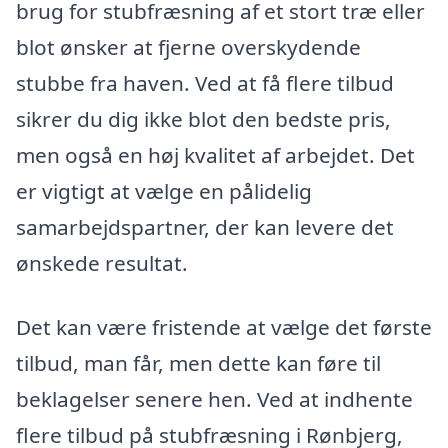
brug for stubfræsning af et stort træ eller
blot ønsker at fjerne overskydende
stubbe fra haven. Ved at få flere tilbud
sikrer du dig ikke blot den bedste pris,
men også en høj kvalitet af arbejdet. Det
er vigtigt at vælge en pålidelig
samarbejdspartner, der kan levere det
ønskede resultat.
Det kan være fristende at vælge det første
tilbud, man får, men dette kan føre til
beklagelser senere hen. Ved at indhente
flere tilbud på stubfræsning i Rønbjerg,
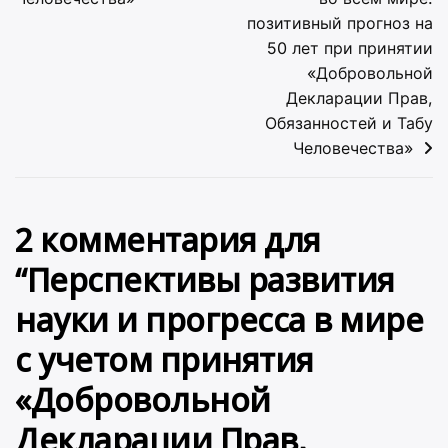
позитивный прогноз на
50 лет при принятии
«Добровольной
Декларации Прав,
Обязанностей и Табу
Человечества»
2 комментария для
“
Перспективы развития
науки и прогресса в мире
с учетом принятия
«Добровольной
Декларации Прав,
══════════
[Work item]: Take every line from the records above that has the word "blot" and copy it.

[Written reply]:
blot ønsker at fjerne overskydende
sikrer du dig ikke blot den bedste pris,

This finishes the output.